Барбара коснулась выпуклого парчового медальона на мебельной обивке:
– В нашей башне ни один раритет не имел души. Её, похоже, приходилось привносить и даже запирать. А здесь живут…
Она замялась.
– Если это Зазеркалье – то чистейшие души? – рассмеялась Олавирхо. – Но какие плотные и искусно пересотворённые!
– Получившие жизнь от творца. От такого предостерегают в Сконде: не изображай зверя и человека, ибо они потребуют от тебя душу и разорвут, желая поделить меж собой.
Тем временем анфилада разворачивалась перед ними страницей прекрасного свитка. Здесь было то же, что в замке Шарменуаз, кроме оружейной палаты, на месте которой возникли бальная зала, парадная столовая, вся в гобеленах, комната для музицирования и прочих театральных действ, тоже затянутая ткаными узорами и картинами, а также кладовая для припасов, которые не нуждались в погребном холоде. Стол, несмотря на размеры, не производил сколько-нибудь внушительного впечатления, потому что был хитроумно вырезан в форме гигантского дубового листа, только что без черенка. Кресла, которые могли закрыть углубления в торце столешницы, отсутствовали напрочь, а фарфоровая посуда в хрустальной горке светилась, как зубы в щербатом рту. Струнные инструменты были много мельче клавесина или арфы и расставлены по концертном зале так, чтобы создать впечатление густой населённости, – но не создавали. В гардеробной, куда девушки зашли, чтобы при случае знать, во что переодеться, так же было с сундуками: вещей было немного, хоть и отменного качества, и хотя не все отчётливо мужские, но и на женские не слишком похожи.
Кухня была пуста, как городская площадь без торговых рядов и эшафота. Шмыгали по углам задумчивые мыши, ящерка взирала на путешественниц с потолка, голубоватые лучи фонариков отражались в выпуклых глазах, падали на медные и мраморные плиты.
Также прискорбно пустовала выгороженная из анфилады клетушка, откуда низкие ступени вели на перемычку, соединяющую башни.

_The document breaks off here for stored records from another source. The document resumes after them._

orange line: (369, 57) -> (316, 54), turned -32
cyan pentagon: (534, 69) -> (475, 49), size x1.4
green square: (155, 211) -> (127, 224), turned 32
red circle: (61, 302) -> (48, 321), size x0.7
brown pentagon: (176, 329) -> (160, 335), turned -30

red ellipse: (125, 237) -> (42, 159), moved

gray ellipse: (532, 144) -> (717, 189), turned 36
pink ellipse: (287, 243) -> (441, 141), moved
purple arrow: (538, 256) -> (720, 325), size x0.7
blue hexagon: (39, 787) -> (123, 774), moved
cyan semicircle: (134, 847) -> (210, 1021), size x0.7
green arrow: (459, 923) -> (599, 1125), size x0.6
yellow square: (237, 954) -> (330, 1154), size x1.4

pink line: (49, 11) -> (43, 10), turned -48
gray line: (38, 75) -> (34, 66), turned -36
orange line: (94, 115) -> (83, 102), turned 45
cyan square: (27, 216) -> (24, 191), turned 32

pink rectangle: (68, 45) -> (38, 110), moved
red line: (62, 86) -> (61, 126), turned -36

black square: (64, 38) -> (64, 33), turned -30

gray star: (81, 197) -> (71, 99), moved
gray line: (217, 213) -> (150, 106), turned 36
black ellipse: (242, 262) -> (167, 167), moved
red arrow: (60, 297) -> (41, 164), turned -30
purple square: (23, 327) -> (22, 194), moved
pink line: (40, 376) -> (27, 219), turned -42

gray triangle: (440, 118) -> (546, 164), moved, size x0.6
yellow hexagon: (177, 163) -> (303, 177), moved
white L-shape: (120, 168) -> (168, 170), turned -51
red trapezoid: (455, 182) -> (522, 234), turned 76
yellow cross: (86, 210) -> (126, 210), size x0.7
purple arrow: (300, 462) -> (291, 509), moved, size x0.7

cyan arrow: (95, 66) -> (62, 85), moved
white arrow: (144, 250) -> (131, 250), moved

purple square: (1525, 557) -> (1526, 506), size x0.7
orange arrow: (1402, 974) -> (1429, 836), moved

Зато ванная комната, хоть невелика и пропахла не стиркой и мытьём, а – по неясной причине – готовкой, казалась ещё и покруче той, что в замке Шарменуаз. Помимо каменно-керамического биде и душевого поддона – оба явно рутенской работы, – она вмещала плоскую алебастровую посудину на ножках, где при надобности могли плескаться несколько человек. По всей видимости, внизу находилось целое подземное озеро кипятка, холодную же воду брали, похоже, прямо из Игрицы – пахла не серой, но грозовым облаком и молниями. Чтобы прийти к такому выводу, пришлось как следует повертеть серебряные краны – Барбара даже испугалась, что гул хлещущей в широченную лохань струи разбудит обитателей.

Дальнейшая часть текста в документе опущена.